== EXERCISE BRIEF ==
While you copy the lines below, skip the pictures and keep the rest exact.

== INFORMATION ==
:::

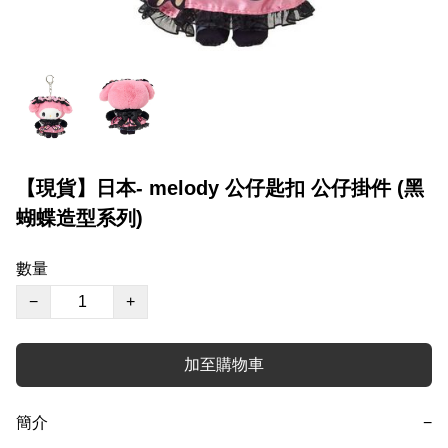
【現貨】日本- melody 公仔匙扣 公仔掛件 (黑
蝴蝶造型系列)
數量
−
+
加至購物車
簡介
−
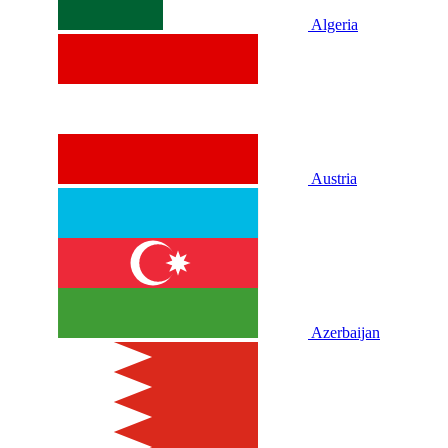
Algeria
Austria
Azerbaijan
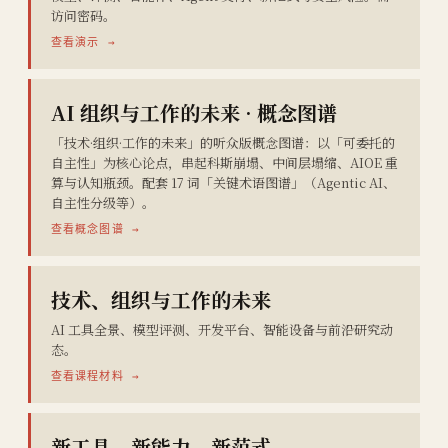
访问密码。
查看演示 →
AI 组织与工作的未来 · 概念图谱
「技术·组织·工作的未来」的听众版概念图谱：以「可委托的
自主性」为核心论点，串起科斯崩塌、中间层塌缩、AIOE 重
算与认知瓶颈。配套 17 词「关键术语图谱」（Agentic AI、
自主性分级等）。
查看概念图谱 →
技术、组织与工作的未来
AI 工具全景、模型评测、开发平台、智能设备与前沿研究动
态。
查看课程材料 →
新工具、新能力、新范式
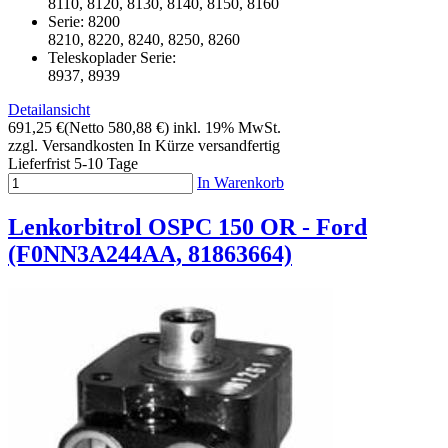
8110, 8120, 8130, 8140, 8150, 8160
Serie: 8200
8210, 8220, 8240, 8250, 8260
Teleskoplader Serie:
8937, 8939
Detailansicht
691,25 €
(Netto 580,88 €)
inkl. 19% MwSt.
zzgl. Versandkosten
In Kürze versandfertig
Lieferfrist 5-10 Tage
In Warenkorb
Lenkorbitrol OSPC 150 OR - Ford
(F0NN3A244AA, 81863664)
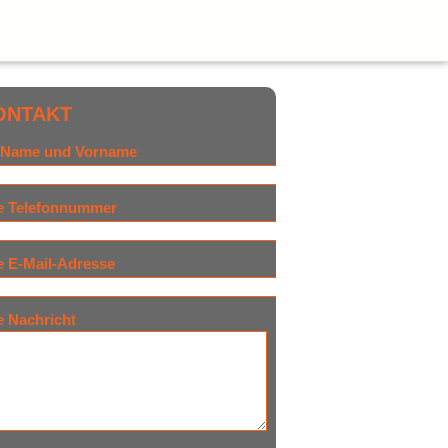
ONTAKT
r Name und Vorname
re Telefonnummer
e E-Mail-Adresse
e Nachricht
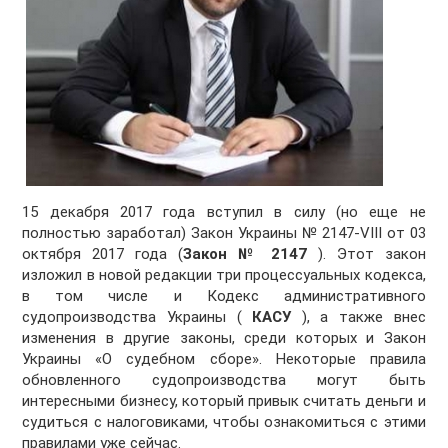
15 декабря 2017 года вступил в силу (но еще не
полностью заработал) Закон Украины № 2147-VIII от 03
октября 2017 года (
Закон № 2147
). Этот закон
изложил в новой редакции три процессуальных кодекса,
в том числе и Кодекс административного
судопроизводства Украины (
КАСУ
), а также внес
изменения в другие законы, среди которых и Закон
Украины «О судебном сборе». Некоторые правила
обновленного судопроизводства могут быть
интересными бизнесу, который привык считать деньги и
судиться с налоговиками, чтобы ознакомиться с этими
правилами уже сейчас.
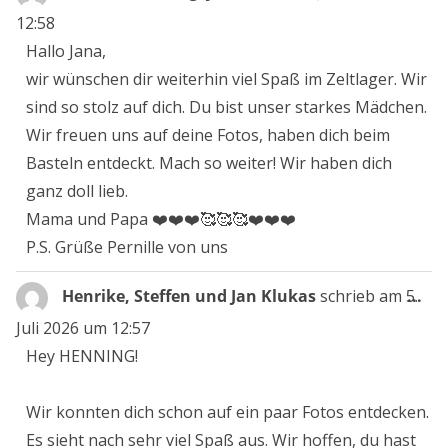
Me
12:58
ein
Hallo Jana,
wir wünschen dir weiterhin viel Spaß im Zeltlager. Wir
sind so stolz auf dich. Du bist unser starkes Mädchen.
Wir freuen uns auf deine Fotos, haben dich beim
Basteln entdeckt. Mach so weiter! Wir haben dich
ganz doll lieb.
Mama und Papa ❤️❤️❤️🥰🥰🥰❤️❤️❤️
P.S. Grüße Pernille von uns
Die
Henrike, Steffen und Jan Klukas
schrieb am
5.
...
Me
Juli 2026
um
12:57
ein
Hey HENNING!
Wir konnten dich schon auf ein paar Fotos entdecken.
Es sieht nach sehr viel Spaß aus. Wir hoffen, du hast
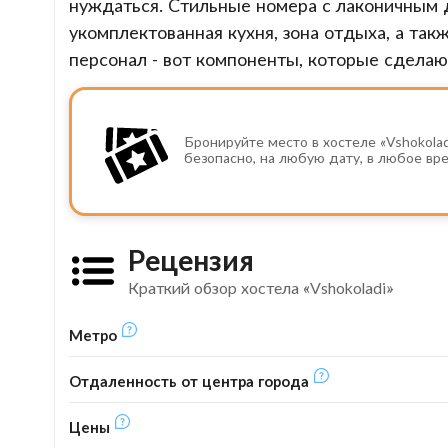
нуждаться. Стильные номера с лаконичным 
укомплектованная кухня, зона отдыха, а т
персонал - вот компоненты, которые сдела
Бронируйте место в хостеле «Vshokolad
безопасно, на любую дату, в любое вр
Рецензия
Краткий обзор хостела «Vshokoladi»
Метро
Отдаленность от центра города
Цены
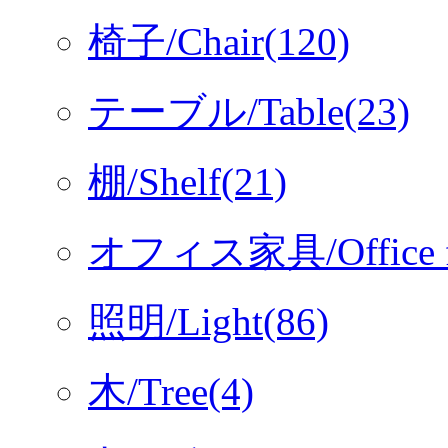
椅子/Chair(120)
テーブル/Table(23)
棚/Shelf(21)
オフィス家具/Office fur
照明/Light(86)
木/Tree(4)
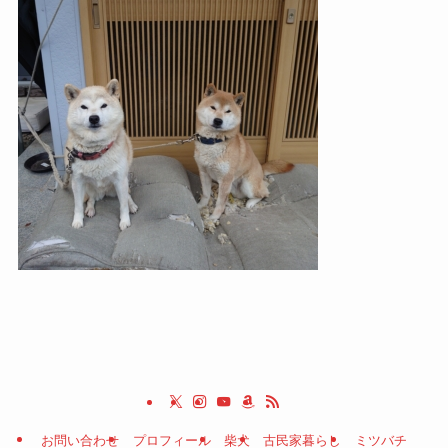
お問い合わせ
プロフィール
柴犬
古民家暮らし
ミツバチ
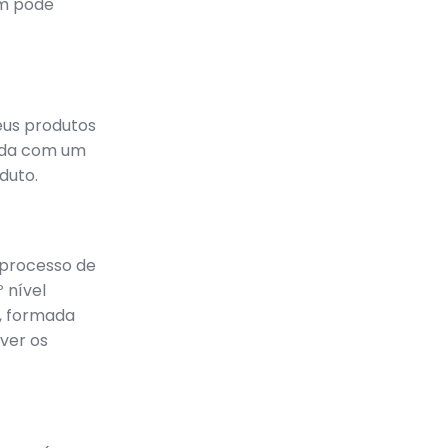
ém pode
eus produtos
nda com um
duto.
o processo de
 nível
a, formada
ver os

:::

== RESULT BELOW ==
【現貨】日本- melody 公仔匙扣 公仔掛件 (黑
蝴蝶造型系列)
數量
−
+
加至購物車
簡介
−
Algeria
Austria
Azerbaijan
访问密码。
查看演示 →
AI 组织与工作的未来 · 概念图谱
「技术·组织·工作的未来」的听众版概念图谱：以「可委托的
自主性」为核心论点，串起科斯崩塌、中间层塌缩、AIOE 重
算与认知瓶颈。配套 17 词「关键术语图谱」（Agentic AI、
自主性分级等）。
查看概念图谱 →
技术、组织与工作的未来
AI 工具全景、模型评测、开发平台、智能设备与前沿研究动
态。
查看课程材料 →
新工具、新能力、新范式
8110, 8120, 8130, 8140, 8150, 8160
Serie: 8200
8210, 8220, 8240, 8250, 8260
Teleskoplader Serie:
8937, 8939
Detailansicht
691,25 €
(Netto 580,88 €)
inkl. 19% MwSt.
zzgl. Versandkosten
In Kürze versandfertig
Lieferfrist 5-10 Tage
In Warenkorb
Lenkorbitrol OSPC 150 OR - Ford
(F0NN3A244AA, 81863664)
ONTAKT
r Name und Vorname
re Telefonnummer
e E-Mail-Adresse
e Nachricht
15 декабря 2017 года вступил в силу (но еще не
полностью заработал) Закон Украины № 2147-VIII от 03
октября 2017 года (
Закон № 2147
). Этот закон
изложил в новой редакции три процессуальных кодекса,
в том числе и Кодекс административного
судопроизводства Украины (
КАСУ
), а также внес
изменения в другие законы, среди которых и Закон
Украины «О судебном сборе». Некоторые правила
обновленного судопроизводства могут быть
интересными бизнесу, который привык считать деньги и
судиться с налоговиками, чтобы ознакомиться с этими
правилами уже сейчас.
Me
12:58
ein
Hallo Jana,
wir wünschen dir weiterhin viel Spaß im Zeltlager. Wir
sind so stolz auf dich. Du bist unser starkes Mädchen.
Wir freuen uns auf deine Fotos, haben dich beim
Basteln entdeckt. Mach so weiter! Wir haben dich
ganz doll lieb.
Mama und Papa ❤️❤️❤️🥰🥰🥰❤️❤️❤️
P.S. Grüße Pernille von uns
Die
Henrike, Steffen und Jan Klukas
schrieb am
5.
...
Me
Juli 2026
um
12:57
ein
Hey HENNING!
Wir konnten dich schon auf ein paar Fotos entdecken.
Es sieht nach sehr viel Spaß aus. Wir hoffen, du hast
нуждаться. Стильные номера с лаконичным 
укомплектованная кухня, зона отдыха, а т
персонал - вот компоненты, которые сдела
Бронируйте место в хостеле «Vshokolad
безопасно, на любую дату, в любое вр
Рецензия
Краткий обзор хостела «Vshokoladi»
Метро
Отдаленность от центра города
Цены
椅子/Chair(120)
テーブル/Table(23)
棚/Shelf(21)
オフィス家具/Office fur
照明/Light(86)
木/Tree(4)
お問い合わせ
プロフィール
柴犬
古民家暮らし
ミツバチ
ém pode
eus produtos
nda com um
duto.
o processo de
 nível
a, formada
ver os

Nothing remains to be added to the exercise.